Specialist active management firms have been found to outperform those that have a greater mix of active and passive products, according to a new study.
The research from University of Technology Sydney (UTS) was based on a sample of more than 2,100 fund families internationally, using data from 1993 to 2015.
Dr Lorenzo Casavecchia of UTS Business School found that funds with a greater percentage of total assets under active management outperformed by 70 basis points a year on average, before fees.
Although the researchers chose to use source data from the US because of the greater detail available, Dr Casavecchia said the findings applied in Australia.
The study considered the excess return economically significant, saying it is risk adjusted.
“The question for us – and for investors – is whether specialisation has implications for investors’ wealth,” Dr Casavecchia said.
The study points to an association with manager skill for generating value for active specialisation, derived in part from the expertise that comes from focusing on one area, from a fund family’s infrastructure and its resources dedicated to private information production.
The paper co-authored with Macquarie University PhD candidate Georgina Ge noted: “Our study shows that fund families with greater asset-based focus on the active segment are more likely to possess better managerial skills at running their active funds.”
The findings also noted an experiment where researchers looked at what happened to funds that were sold, intact, out of more actively focused fund family into a less specialised one.
After the move, the funds would slip in performance and the converse also occurred.
Dr Casavecchia stated the study was not creating a battle between active or passive management, rather it was suggesting investors already in the active sector should be seeking focused active management specialists.

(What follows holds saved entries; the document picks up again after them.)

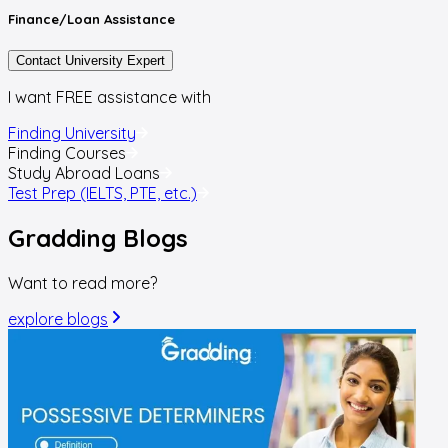
Finance/Loan
Assistance
Contact University Expert
I want FREE assistance with
Finding University
Finding Courses
Study Abroad Loans
Test Prep (IELTS, PTE, etc.)
Gradding
Blogs
Want to read more?
explore blogs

The dark side of specialisation, however, was shown to be greater exposure to losses in periods of market stress.
Investors should also diversify by using a range of actively focused specialists rather than sticking with just one brand, Dr Casavecchia added.
“The findings highlight the significant performance drag experienced by an average equity fund investor if the operational scope and investment philosophy of their fund family isn’t aligned with the primary objective of active funds – to outperform the index,” the paper said.